Once we sent letters, and in one or two of these letters I described to you some concepts I was developing, or really just renaming, to describe how I experienced structure in your books. Not all of them. But three of them, including my favorite one, The Cell, in which you write that it is “not imperfect to have died.” This line always felt evasive, even opportunistic, but maybe now I have a different perspective on it.
And it doesn’t mean that it’s perfect to have died either, because it’s really not.
Anyway, as you well know, lines from our letters turned up in your next book, and sometimes phrases appeared there verbatim. So I had to write about this when I tried out my phrases and names in an essay — and an essay, we know, from the French verb essayer, is also a try-out. You said nice things about the essay in yet another letter to me. But from what I can tell, that was the last time you wrote to me in hard copy. The rest is in email. I just said, “as you well know.” And knowledge is imperfect. But do you still know? Where are you? At the top of an old-fashioned letter we would type out our spatial coordinates and the date. But emails are placeless and time-stamped. You told me to print out every email because archives pay by the inch, not by the byte.
Dear Lyn:
You told me yes at every turn. I was going to say you opened doors for me, but that’s not it at all. You built frames where no doors would fit and gently invited me to walk through them with you. You created portals and laughed at the unexpected adventures that unfurled on the other side. You refused exclusivity, hierarchy, gatekeeping, and obligation in favor of experimenting together: this was your teaching. This was your living. And now this is your dying.

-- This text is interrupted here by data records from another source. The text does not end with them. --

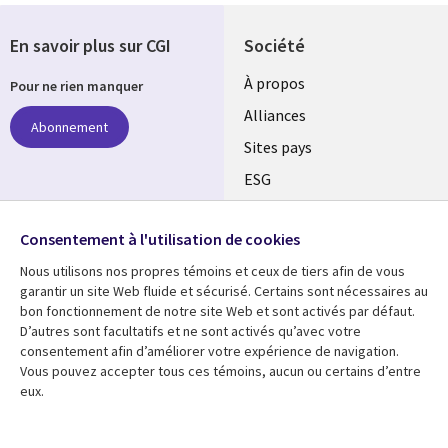
En savoir plus sur CGI
Société
À propos
Pour ne rien manquer
Alliances
Abonnement
Sites pays
ESG
Nos bureaux
Suivez-nous
Consentement à l'utilisation de cookies
Fusions
Nous utilisons nos propres témoins et ceux de tiers afin de vous
Social
Salle de presse
garantir un site Web fluide et sécurisé. Certains sont nécessaires au
Media
bon fonctionnement de notre site Web et sont activés par défaut.
Global
D’autres sont facultatifs et ne sont activés qu’avec votre
FR
consentement afin d’améliorer votre expérience de navigation.
Ressources
Support
Vous pouvez accepter tous ces témoins, aucun ou certains d’entre
eux.
Articles
Accessibilité
Blogues
Données Personnelles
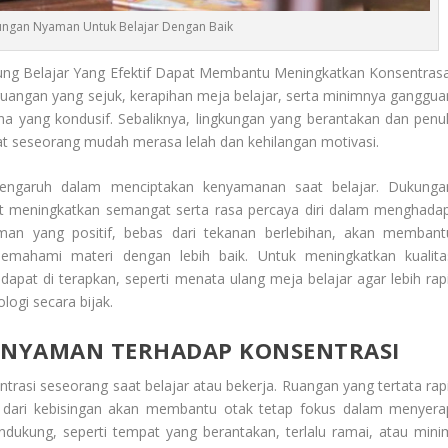
ungan Nyaman Untuk Belajar Dengan Baik
g Belajar Yang Efektif Dapat Membantu Meningkatkan Konsentrasa
 ruangan yang sejuk, kerapihan meja belajar, serta minimnya ganggua
a yang kondusif. Sebaliknya, lingkungan yang berantakan dan penu
t seseorang mudah merasa lelah dan kehilangan motivasi.
berpengaruh dalam menciptakan kenyamanan saat belajar. Dukunga
at meningkatkan semangat serta rasa percaya diri dalam menghadap
yaman
yang positif, bebas dari tekanan berlebihan, akan membant
emahami materi dengan lebih baik. Untuk meningkatkan kualita
apat di terapkan, seperti menata ulang meja belajar agar lebih rapi
ogi secara bijak.
 NYAMAN TERHADAP KONSENTRASI
ntrasi
seseorang saat belajar atau bekerja. Ruangan yang tertata rapi
s dari kebisingan akan membantu otak tetap fokus dalam menyera
endukung, seperti tempat yang berantakan, terlalu ramai, atau mini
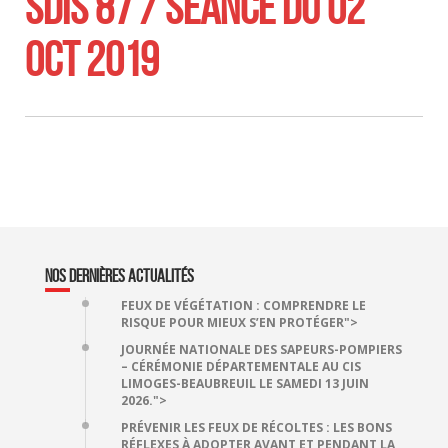
SDIS 87 / SÉANCE DU 02
OCT 2019
NOS DERNIÈRES ACTUALITÉS
FEUX DE VÉGÉTATION : COMPRENDRE LE
RISQUE POUR MIEUX S’EN PROTÉGER">
JOURNÉE NATIONALE DES SAPEURS-POMPIERS
– CÉRÉMONIE DÉPARTEMENTALE AU CIS
LIMOGES-BEAUBREUIL LE SAMEDI 13 JUIN
2026.">
PRÉVENIR LES FEUX DE RÉCOLTES : LES BONS
RÉFLEXES À ADOPTER AVANT ET PENDANT LA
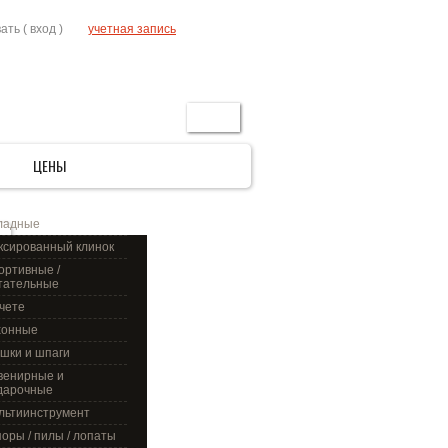
RU
ать (
вход
)
учетная запись
ГЛАВНАЯ
АКЦИИ
УСЛОВИЯ
КОНТАКТЫ
поиск
И
ЦЕНЫ
ладные
ксированный клинок
ортивные /
тательные
чете
хонные
шки и шпаги
венирные и
дарочные
льтиинструмент
поры / пилы / лопаты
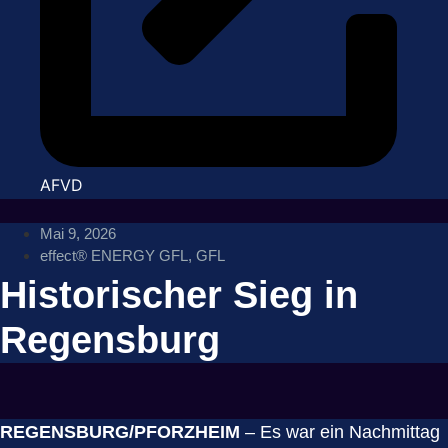
AFVD
Mai 9, 2026
effect® ENERGY GFL
,
GFL
Historischer Sieg in
Regensburg
REGENSBURG/PFORZHEIM
– Es war ein Nachmittag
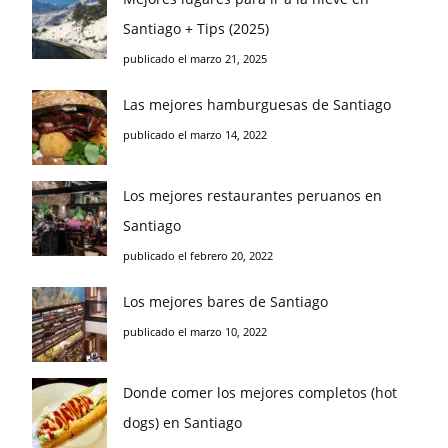
Santiago + Tips (2025)
publicado el marzo 21, 2025
Las mejores hamburguesas de Santiago
publicado el marzo 14, 2022
Los mejores restaurantes peruanos en
Santiago
publicado el febrero 20, 2022
Los mejores bares de Santiago
publicado el marzo 10, 2022
Donde comer los mejores completos (hot
dogs) en Santiago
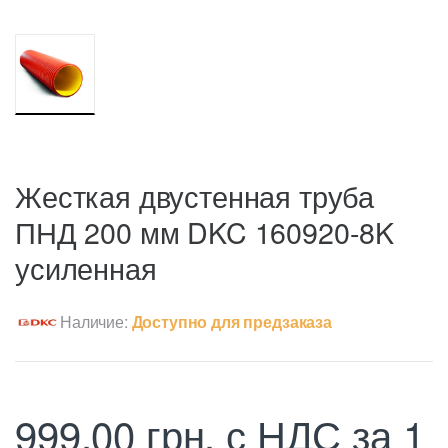
Жесткая двустенная труба
ПНД 200 мм DKC 160920-8K
усиленная
Наличие:
Доступно для предзаказа
999,00
грн.
с НДС
за 1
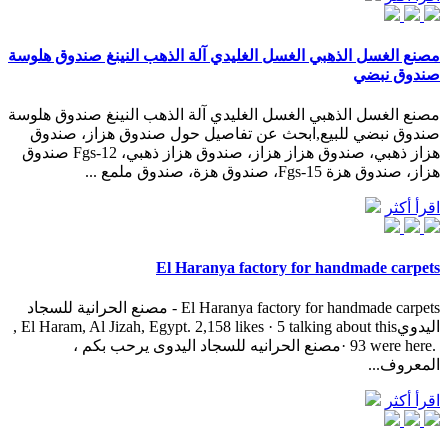
مصنع الغسل الذهبي الغسل الغليدي آلة الذهب النينغ صندوق هلوسة
صندوق نبضي
مصنع الغسل الذهبي الغسل الغليدي آلة الذهب النينغ صندوق هلوسة
صندوق نبضي للبيع,ابحث عن تفاصيل حول صندوق هزاز، صندوق
هزاز ذهبي، صندوق هزاز هزاز، صندوق هزاز ذهبي، Fgs-12 صندوق
هزاز، صندوق هزة Fgs-15، صندوق هزة، صندوق ملمع ...
اقرأ أكثر
El Haranya factory for handmade carpets
‎El Haranya factory for handmade carpets - مصنع الحرانية للسجاد
اليدوي‎, El Haram, Al Jizah, Egypt. 2,158 likes · 5 talking about this
· 93 were here. ‎مصنع الحرانيه للسجاد اليدوى يرحب بكم ،
المعروف...
اقرأ أكثر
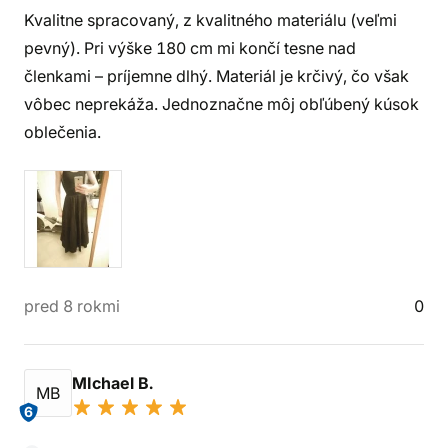
Kvalitne spracovaný, z kvalitného materiálu (veľmi
pevný). Pri výške 180 cm mi končí tesne nad
členkami – príjemne dlhý. Materiál je krčivý, čo však
vôbec neprekáža. Jednoznačne môj obľúbený kúsok
oblečenia.
pred 8 rokmi
0
MIchael B.
MB
6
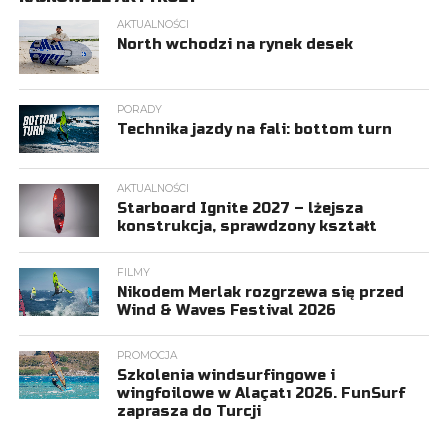
AKTUALNOŚCI
North wchodzi na rynek desek
PORADY
Technika jazdy na fali: bottom turn
AKTUALNOŚCI
Starboard Ignite 2027 – lżejsza
konstrukcja, sprawdzony kształt
FILMY
Nikodem Merlak rozgrzewa się przed
Wind & Waves Festival 2026
PROMOCJA
Szkolenia windsurfingowe i
wingfoilowe w Alaçatı 2026. FunSurf
zaprasza do Turcji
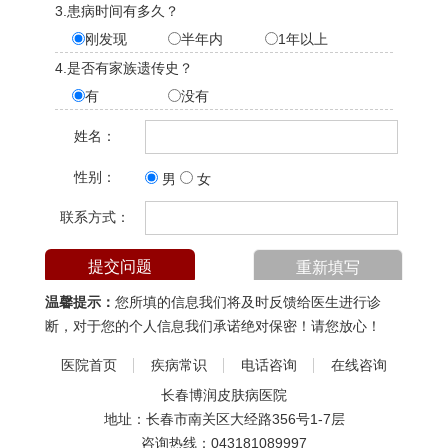
3.患病时间有多久？
刚发现
半年内
1年以上
4.是否有家族遗传史？
有
没有
姓名：
性别：
男
女
联系方式：
温馨提示：
您所填的信息我们将及时反馈给医生进行诊
断，对于您的个人信息我们承诺绝对保密！请您放心！
医院首页
疾病常识
电话咨询
在线咨询
长春博润皮肤病医院
地址：长春市南关区大经路356号1-7层
咨询热线：
043181089997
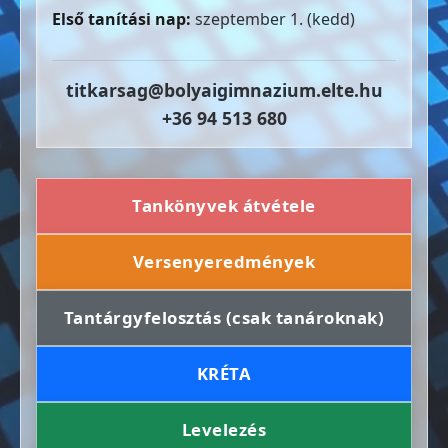
Első tanítási nap:
szeptember 1. (kedd)
titkarsag@bolyaigimnazium.elte.hu
+36 94 513 680
Tankönyvek átvétele
Versenyeredmények
Tantárgyfelosztás (csak tanároknak)
KRÉTA
Levelezés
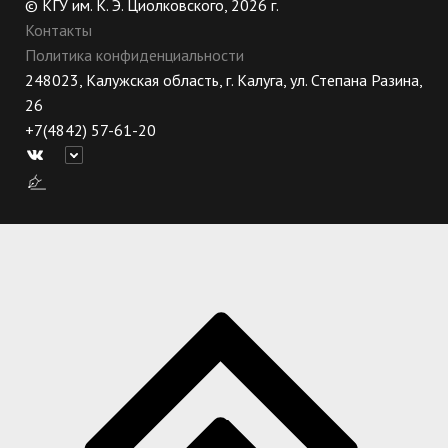
© КГУ им. К. Э. Циолковского, 2026 г.
Контакты
Политика конфиденциальности
248023, Калужская область, г. Калуга, ул. Степана Разина,
26
+7(4842) 57-61-20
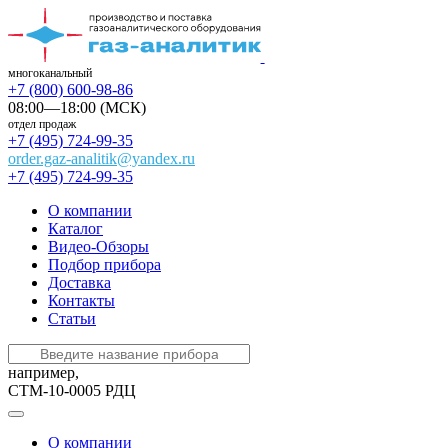
многоканальный
+7 (800) 600-98-86
08:00—18:00 (МСК)
отдел продаж
+7 (495) 724-99-35
order.gaz-analitik@yandex.ru
+7 (495) 724-99-35
О компании
Каталог
Видео-Обзоры
Подбор прибора
Доставка
Контакты
Статьи
например,
СТМ-10-0005 РДЦ
О компании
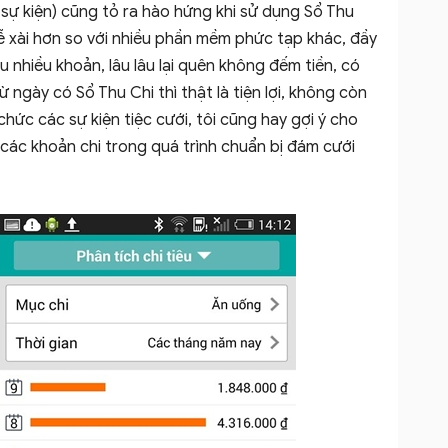
sự kiện) cũng tỏ ra hào hứng khi sử dụng Sổ Thu
ễ xài hơn so với nhiều phần mềm phức tạp khác, đầy
u nhiều khoản, lâu lâu lại quên không đếm tiền, có
ừ ngày có Sổ Thu Chi thì thật là tiện lợi, không còn
hức các sự kiện tiệc cưới, tôi cũng hay gợi ý cho
các khoản chi trong quá trình chuẩn bị đám cưới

You also told me, “I want power.” I was shocked when you said so. I still wonder why this was shocking to me, because power to me is neutral, although I distrust it reflexively. We read on the same bill at a “celebration” of Gertrude Stein. You were smiling as I read. I think enjoying Stein’s prosody was something you permitted me, without teaching me, to do. I drew power from you (it would have been less powerful or consequential to try to teach that enjoyment). I must have wanted it. But enjoying power seems like an unhappy, even greedy urge to indulge. Wouldn’t it? I miss the opportunity to ask you myself, though I suppose this is what I mean to do here. When I was a kid, I used to try to imbue the family pets with longevity by touching them and imagining that while I touched them, they drew power from me that I was all the more happy to sacrifice. There was sometimes this weird dynamic I felt in your presence, which was about absolute authority, and that reminded me of this being someone’s pet. Teacher’s pet. I knew you would have hated that power, or strongly suspected, if I ever mentioned this feeling to you, you would have to wonder what you had done wrong. Of course, confessing now is easy because it’s absurd.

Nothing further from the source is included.